Characterizing Magnetoencephalographic Spike Sources in Children with Tuberous Sclerosis Complex


Address correspondence and reprint requests to Dr. H. Otsubo, Division of Neurology, Department of Pediatrics, The Hospital for Sick Children, 555 University Avenue, Toronto, Ontario, Canada. E-mail:


Summary: Purpose: Tuberous sclerosis complex (TSC) often causes medically intractable seizures. Magnetoencephalography (MEG) localizes epileptiform discharges. To evaluate the use of MEG spike sources (MEGSSs) for localizing epileptic zones in TSC patients, we characterized MEGSSs and correlated them to EEG and magnetic resonance imaging (MRI) results.

Methods: We analyzed data from seven children who underwent prolonged video-EEG, MEG, and MRI. We classified MEGSSs as clusters (six or more spike sources, ≤1 cm between sources) and scatters (fewer than six spike sources regardless of distance between sources; sources with >1 cm between sources regardless of number of sources).
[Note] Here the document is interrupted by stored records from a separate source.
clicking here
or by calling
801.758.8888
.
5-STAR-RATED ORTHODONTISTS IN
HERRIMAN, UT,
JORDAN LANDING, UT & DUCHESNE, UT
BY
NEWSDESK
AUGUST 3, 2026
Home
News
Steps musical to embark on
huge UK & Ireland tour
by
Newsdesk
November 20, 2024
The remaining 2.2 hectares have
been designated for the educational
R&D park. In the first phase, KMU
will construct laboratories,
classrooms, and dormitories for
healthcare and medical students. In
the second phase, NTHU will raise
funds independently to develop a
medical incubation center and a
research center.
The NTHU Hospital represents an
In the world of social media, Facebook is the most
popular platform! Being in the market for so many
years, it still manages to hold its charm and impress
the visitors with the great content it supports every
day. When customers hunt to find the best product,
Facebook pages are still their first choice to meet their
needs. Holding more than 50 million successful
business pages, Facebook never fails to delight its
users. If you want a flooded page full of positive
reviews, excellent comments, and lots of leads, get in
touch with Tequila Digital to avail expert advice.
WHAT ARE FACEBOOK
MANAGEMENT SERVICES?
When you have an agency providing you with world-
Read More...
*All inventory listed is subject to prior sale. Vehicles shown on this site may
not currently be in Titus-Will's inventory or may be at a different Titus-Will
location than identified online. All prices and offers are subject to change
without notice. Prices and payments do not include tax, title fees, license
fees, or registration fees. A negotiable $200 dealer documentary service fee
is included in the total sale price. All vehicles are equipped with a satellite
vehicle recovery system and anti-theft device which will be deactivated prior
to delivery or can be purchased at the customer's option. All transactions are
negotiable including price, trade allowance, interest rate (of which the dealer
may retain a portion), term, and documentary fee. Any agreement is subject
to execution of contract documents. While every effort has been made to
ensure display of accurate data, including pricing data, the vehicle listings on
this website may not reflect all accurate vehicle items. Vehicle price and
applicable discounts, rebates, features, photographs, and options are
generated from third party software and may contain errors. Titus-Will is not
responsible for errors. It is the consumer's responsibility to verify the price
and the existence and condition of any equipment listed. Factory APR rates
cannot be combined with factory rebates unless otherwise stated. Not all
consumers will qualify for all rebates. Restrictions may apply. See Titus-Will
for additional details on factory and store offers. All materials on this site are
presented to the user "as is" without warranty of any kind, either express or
Results: A single, unilateral cluster with additional scatters occurred in two patients; these predominantly lateralized dipoles correlated to prominent tubers on MRI and ictal/interictal EEG zones. Bilateral clusters with scatters existed in two patients; cluster locations partly overlapped multiple prominent tubers. These patients also had bilateral or diffuse interictal discharges, bilateral or generalized seizures, and changing seizure types and EEG findings. Only bilateral scatters occurred in three patients; scatters partly overlapped EEG interictal/ictal-onset regions; one patient had coexisting generalized seizures. In one patient with equally bilateral scatters, scatters overlapped a prominent tuber and interictal/ictal-onset zones in the right frontal region.

Conclusions: MEG contributes to information from EEG and MRI for localizing epileptogenic zones in children with TSC. A single cluster with scatters in a unilateral hemisphere predicts a primary epileptogenic zone or hemisphere; bilateral or multiple clusters indicate bilateral primary or potential epileptogenic zones; and bilateral scatters without clusters may indicate epileptogenic zones that are hidden within extensive areas of scattered MEGSSs.